The economy, and the lines we wouldn't cross

Project X needed to pay for itself, so we designed an in-app currency. I did the unglamorous part — modeling the true cost of every action, the margins, the break-even.

But the decision that mattered wasn't math, it was feeling: some actions cost more because they should feel premium, while the backend quietly absorbs the real numbers. The rigor existed to let Achal trust his gut about what feels generous and what feels special.

What I'll remember is the restraint:

  • Studying never earns currency. Doubts and homework pay out nothing. Study is academic; we refused to bolt a game economy onto it.
  • No paid randomized rewards. No loot boxes, ever. For an audience of minors, that's both legally radioactive in India and simply the wrong thing to do to a teenager's attention.
  • The help that matters most is never gated. A student in distress never hits a paywall.

A team that could have gamified studying and gambled with kids' attention chose, on the record, not to. If you only take one thing from this case study, take that one.

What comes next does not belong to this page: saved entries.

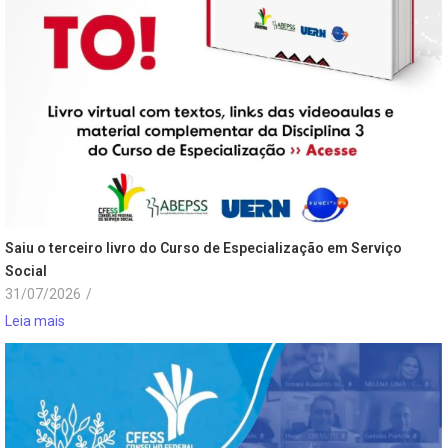
Saiu o terceiro livro do Curso de Especialização em Serviço
Social
31/07/2026
/
Leia mais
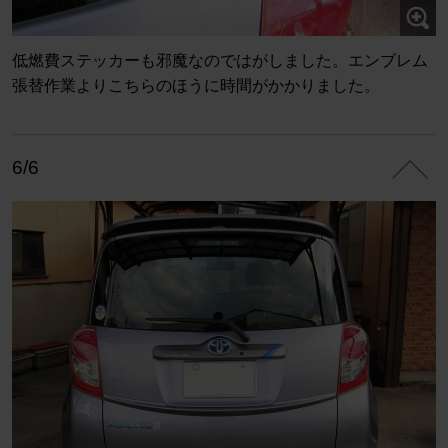
低燃費ステッカーも邪魔なのではがしました。エンブレム
張替作業よりこちらのほうに時間がかかりました。
6/6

The beta disaster (still my favorite chapter)

This part hasn't changed, because it's still the clearest window into who Achal is as a PM.

The plan was to cold-call parents of existing users and pitch early access. It failed completely — parents hung up assuming a sales call, younger students didn't control their own devices, and "AI for kids" triggered fear instead of curiosity. Within 48 hours, Achal documented every failure point and flipped the whole strategy from push to pull: in-app prompts, curiosity-driven content, and following up with the students who'd already said yes. (The full story is here.)

He didn't spin the failure. He didn't ask me for a better script. He treated it as data and rebuilt — that week, not next sprint.

What actually broke, and what surprised me

Honoring the original deal:

What broke: the timeline, repeatedly. The honest gap is that the reasons for each slip were rarely written down anywhere — a paper-trail weakness I kept flagging.

What surprised me: how much the product improved because it was late. The pivot from voice-first tutor to text-first companion, the strategy honesty, the economy restraint — almost none of that would have survived an April ship. The delay wasn't lost time. It was the time the product became itself.

What we'd do differently: write down the why behind every hard call as it happens, not after. (I'm biased — that's literally my job. But it's also true.)

What this case study is now

It used to be a story about building under a deadline. It became a story about having the nerve to let the deadline go.

I'll still be here when it launches — for real, when it's ready. And I'll come back and tell you what the first students actually did with it. That part of the promise is still open.


Written in real time, from inside it. Some chapters just take longer than 36 days.